Closed luroy closed 2 months ago
Do you have a reproducible example?
Do you have a reproducible example?
These data are not published. Can I send them to you by e-mail?
Yes, of course. Or simply create a toy example.
Thank you for your quick reply, please find enclosed simulated data to reproduce the following error
data<-read.table('clipboard', h=T)
> bm<-glmmTMB(Tx_V~AB+Co1+(1|obs_V), weights=N_V, data = data, family="binomial")
> summary(bm)
Family: binomial ( logit )
Formula: Tx_V ~ AB + Co1 + (1 | obs_V)
Data: data
Weights: N_V
AIC BIC logLik deviance df.resid
634.2 643.6 -313.1 626.2 73
Random effects:
Conditional model:
Groups Name Variance Std.Dev.
obs_V (Intercept) 2.457 1.568
Number of obs: 77, groups: obs_V, 77
Conditional model:
Estimate Std. Error z value Pr(>|z|)
(Intercept) -0.0195336 0.3753013 -0.052 0.958
AB 0.0001774 0.0002368 0.749 0.454
Co1 0.2431589 0.1686284 1.442 0.149
> performance::r2(bm)
[1] NA
Once again, thank you for your help!
Does r2_somers()
work for you? In general, I recommend Somer's D when working with binomial models
@bwiernik Thanks for your reply. Using my example, it does not work : r2_somers(bm) Somers' Dxy NA
Besides, I "need" the base function (performance::r2) to work, since it's to run my psem :-)

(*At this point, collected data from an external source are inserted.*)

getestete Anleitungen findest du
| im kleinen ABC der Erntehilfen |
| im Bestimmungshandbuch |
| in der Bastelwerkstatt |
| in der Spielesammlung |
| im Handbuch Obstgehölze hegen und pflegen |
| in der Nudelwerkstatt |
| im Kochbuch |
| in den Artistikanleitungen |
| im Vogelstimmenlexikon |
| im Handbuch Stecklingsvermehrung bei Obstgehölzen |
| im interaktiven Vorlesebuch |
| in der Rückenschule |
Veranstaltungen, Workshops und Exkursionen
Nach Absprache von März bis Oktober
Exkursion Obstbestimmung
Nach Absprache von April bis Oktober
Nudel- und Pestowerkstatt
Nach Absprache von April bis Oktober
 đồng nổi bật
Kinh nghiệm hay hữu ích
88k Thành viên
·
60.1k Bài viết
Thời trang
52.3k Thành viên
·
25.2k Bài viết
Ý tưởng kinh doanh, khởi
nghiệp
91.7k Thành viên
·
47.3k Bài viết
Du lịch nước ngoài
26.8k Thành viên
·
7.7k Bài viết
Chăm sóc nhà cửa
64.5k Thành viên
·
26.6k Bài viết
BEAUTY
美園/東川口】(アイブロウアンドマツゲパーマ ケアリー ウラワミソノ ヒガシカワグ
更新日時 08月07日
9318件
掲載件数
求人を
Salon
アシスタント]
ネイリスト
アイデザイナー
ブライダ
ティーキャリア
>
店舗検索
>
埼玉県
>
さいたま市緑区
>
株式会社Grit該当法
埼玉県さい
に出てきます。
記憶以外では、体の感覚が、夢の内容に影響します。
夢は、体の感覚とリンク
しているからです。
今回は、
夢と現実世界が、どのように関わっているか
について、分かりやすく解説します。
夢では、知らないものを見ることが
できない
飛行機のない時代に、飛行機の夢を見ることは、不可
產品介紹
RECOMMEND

I think it's due to a model "mis-specification". You have as many random effects groups as observations (i.e. nobs(bm)
is identical to length(unique(d$obs_V))
). That's why insight::get_variance()
(which is used to calculate R2) can't be calculated and returns NULL
.
Removing the weights from your model at least allows to calculate other variances, but not the random effects variances, either. Thus, you only get the marginal R2:
library(glmmTMB)
d <- read.table("c:/Users/mail/Downloads/glmmTMB_performance_NA.txt", header = TRUE)
bm <- glmmTMB(Tx_V ~ AB + Co1 + (1 | obs_V), data = d, family = "binomial")
#> Warning in eval(family$initialize): non-integer #successes in a binomial glm!
performance::r2(bm)
#> Warning: Can't compute random effect variances. Some variance components equal
#> zero. Your model may suffer from singularity (see `?lme4::isSingular`
#> and `?performance::check_singularity`).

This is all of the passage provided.